Exercise data:
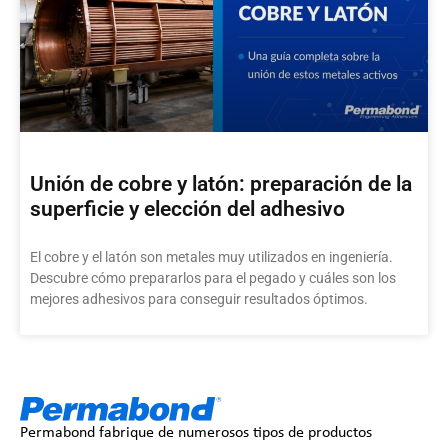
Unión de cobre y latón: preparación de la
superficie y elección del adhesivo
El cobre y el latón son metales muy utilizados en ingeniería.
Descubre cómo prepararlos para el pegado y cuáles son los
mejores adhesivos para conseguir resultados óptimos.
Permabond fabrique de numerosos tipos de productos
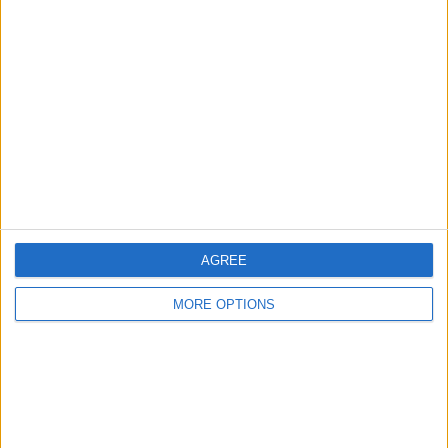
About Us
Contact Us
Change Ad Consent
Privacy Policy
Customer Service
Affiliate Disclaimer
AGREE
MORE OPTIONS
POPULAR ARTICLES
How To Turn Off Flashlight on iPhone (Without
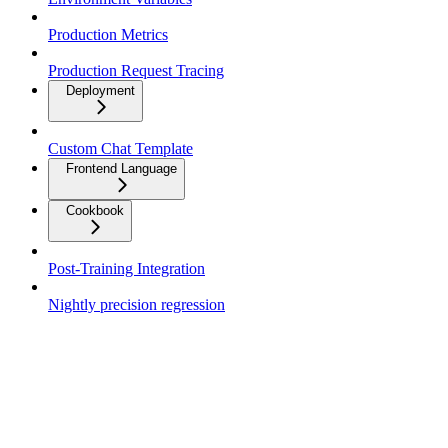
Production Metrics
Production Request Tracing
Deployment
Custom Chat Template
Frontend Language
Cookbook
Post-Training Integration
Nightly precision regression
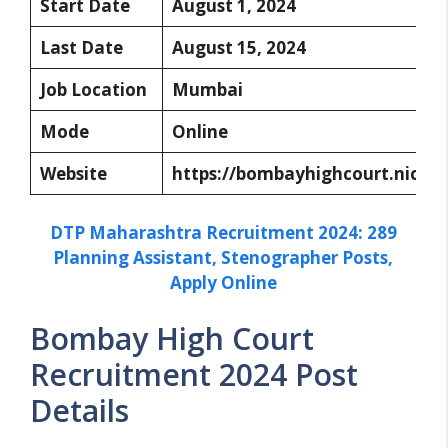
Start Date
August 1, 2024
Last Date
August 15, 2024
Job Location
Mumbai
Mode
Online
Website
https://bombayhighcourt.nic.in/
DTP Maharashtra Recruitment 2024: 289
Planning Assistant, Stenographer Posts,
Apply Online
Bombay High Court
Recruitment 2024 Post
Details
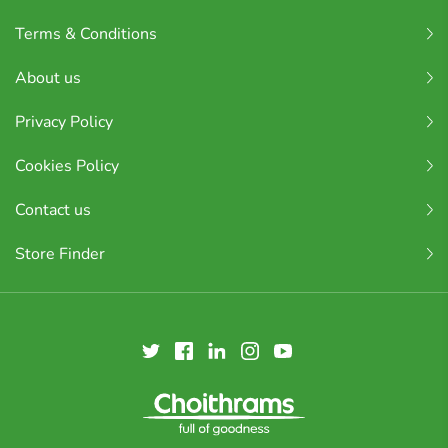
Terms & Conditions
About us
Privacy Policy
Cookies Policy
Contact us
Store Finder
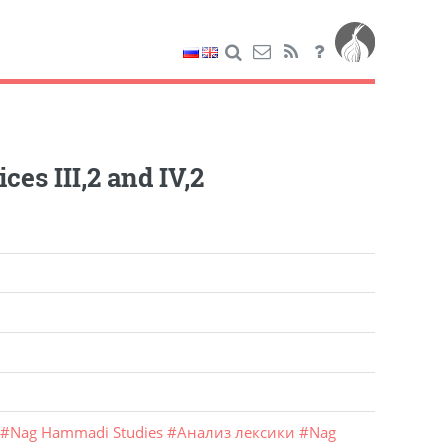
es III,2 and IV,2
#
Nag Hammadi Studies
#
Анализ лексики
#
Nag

Task objective: Where an entry holds an image, drop the image and copy the remaining text exactly.

Response to the task:
Unión de cobre y latón: preparación de la
superficie y elección del adhesivo
El cobre y el latón son metales muy utilizados en ingeniería.
Descubre cómo prepararlos para el pegado y cuáles son los
mejores adhesivos para conseguir resultados óptimos.
Permabond fabrique de numerosos tipos de productos
About Us
Contact Us
Change Ad Consent
Privacy Policy
Customer Service
Affiliate Disclaimer
AGREE
MORE OPTIONS
POPULAR ARTICLES
How To Turn Off Flashlight on iPhone (Without
Production Metrics
Production Request Tracing
Deployment
Custom Chat Template
Frontend Language
Cookbook
Post-Training Integration
Nightly precision regression
Start Date
August 1, 2024
Last Date
August 15, 2024
Job Location
Mumbai
Mode
Online
Website
https://bombayhighcourt.nic.in/
DTP Maharashtra Recruitment 2024: 289
Planning Assistant, Stenographer Posts,
Apply Online
Bombay High Court
Recruitment 2024 Post
Details
Terms & Conditions
About us
Privacy Policy
Cookies Policy
Contact us
Store Finder
es III,2 and IV,2
#
Nag Hammadi Studies
#
Анализ лексики
#
Nag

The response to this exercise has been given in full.